Asgari ücrete yapılan son zammın ardından HAK-İŞ Genel Başkanı, AKP'li Erdoğan'ın açıkladığı açlık sınırı altında kalan asgari ücreti olumlu bulduklarını açıkladı. İktidara yakın işçi sendikalarının ekonomik kriz hakkındaki sessizliği ve iktidarın politikalarına destek vermesi sizce krizi ne derece etkiliyor?

Bugün Türkiye’de işçi ve emekçilerin yaşadığı bu yoksulluğun tek sebebi AKP-MHP değil, bir de yandaş sendikalardır. AKP-MHP’ye yakın sendikalar da özellikle bu izlenen anti-demokratik politikalara, ekonominin çöküş sürecine, kamu emekçilerinin yoksullaşmasına karşı tepkilerini göstermiyorlar çünkü direkt olarak bir parti sendikası haline gelmişler. Doğal olarak onlara üye olan emekçilerin de onlara karşı tepkilerini yükselterek birleşik ortak bir mücadele ile ancak Türkiye’deki sorunların çözülebileceğini düşünüyoruz.

Seçim tartışmalarına gelecek olursak: Sizce iktidar değişikliği ile bu krizden kurtulmak mümkün mü? AKP’nin yarattığı bu tahribat ve krizin, kısa sürede aşılacağını düşünüyor musunuz?
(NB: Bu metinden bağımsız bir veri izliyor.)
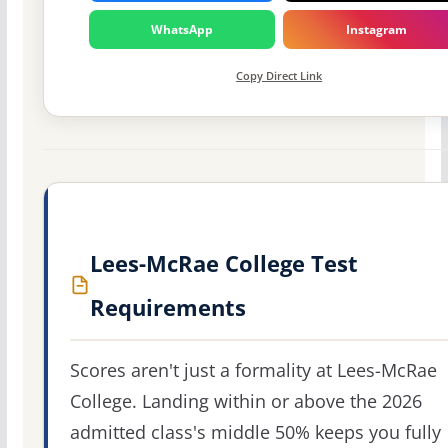
WhatsApp
Instagram
Copy Direct Link
Lees-McRae College Test
Requirements
Scores aren't just a formality at Lees-McRae
College. Landing within or above the 2026
admitted class's middle 50% keeps you fully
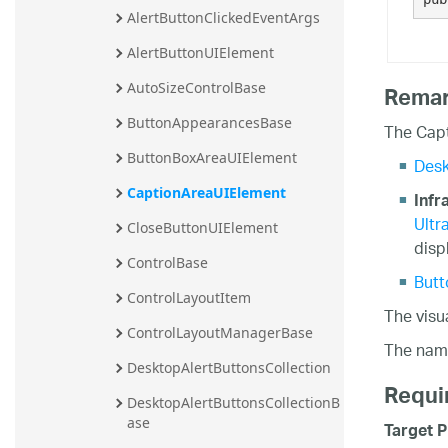
AlertButtonClickedEventArgs
AlertButtonUIElement
AutoSizeControlBase
Rema
ButtonAppearancesBase
The Capt
ButtonBoxAreaUIElement
Desk
CaptionAreaUIElement
Infr
Ultr
CloseButtonUIElement
disp
ControlBase
Butt
ControlLayoutItem
The visu
ControlLayoutManagerBase
The nam
DesktopAlertButtonsCollection
Requi
DesktopAlertButtonsCollectionB
ase
Target P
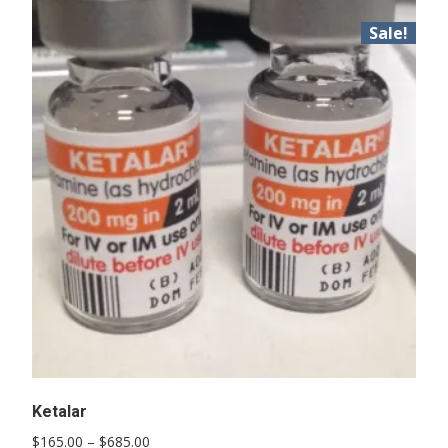
Sale!
Ketalar
Price
$
165.00
–
$
685.00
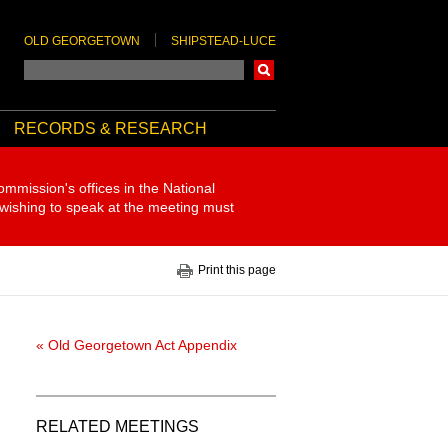
OLD GEORGETOWN
SHIPSTEAD-LUCE
Search
RECORDS & RESEARCH
ommission's offices in the National
 wishing to speak at the meeting must
Print this page
« Old Georgetown Act Appendix
RELATED MEETINGS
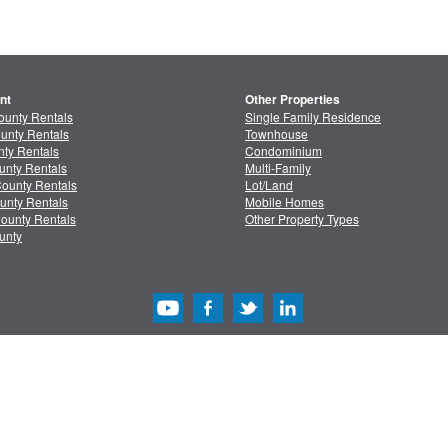
nt
Other Properties
ounty Rentals
Single Family Residence
unty Rentals
Townhouse
ty Rentals
Condominium
unty Rentals
Multi-Family
ounty Rentals
Lot/Land
unty Rentals
Mobile Homes
ounty Rentals
Other Property Types
unty
acy
/
Terms
Advertise with Us
Copyright & Intelle
Copyright © 2013-2026 MLSListings Inc. All rights reserved. ( v.0.9.1.181 )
Bizce bu ekonomik ve siyasal krizden kurtulmak için geçiş programı oluşturulmalıdır. Yeni iktidara gelecekler açısından önümüzdeki dönem AKP’nin yaratmış olduğu talanı, rantı, yargıdaki siyasallaştırmayı, birçok kamu kurumunda oluşturduğu siyasallaşmayı ortadan kaldırılabilmesi ve Türkiye’de demokrasinin yeniden inşa edilebilmesi açısından bir geçiş programı olması gerekiyor. Bu geçiş programı içinde ekonomik krizi nasıl çözeceklerinin de açıklanması gerekiyor. Toplumsal, demokratik, ortak müştereklerimizin nasıl yönetileceğini, kamu emekçilerinin bu yönetim sürecinde nerede yer alacaklarını belirlemek gerekiyor. İşçiler, kadınlar, gençler bu yönetim sürecinde yer alabilecek mi, ikincisi ise anayasal anlamda çok sorunumuz var. Geçiş programı sürecinde demokratik bir anayasanın oluşturulması, sendikal haklarla ilgili örgütlenme, düşünce, basın ve ifade özgürlüğü ile ilgili birçok sorun var. Bunların hepsini kapsayacak, çoklu kriz olarak tanımladığımız siyasal, ekonomik, ekolojik, kadın ve birçok alanda yaşanan krizi çözecek bir geçiş programıyla ancak bu süreç aşılabilir. Yoksa hiç kimsenin elinde bir sihirli değnek yok. O açıdan da emek meslek örgütleri, demokratik kitle örgütlerinin, toplumun görüşünü alarak önümüzdeki dönemin geçiş programını hep birlikte oluşturmak gerekiyor. Toplumun, emekçilerin, halkın desteklemediği bir geçiş programının da bizim açımızdan çok sahiciliği olmayacağını ifade edebilirim. 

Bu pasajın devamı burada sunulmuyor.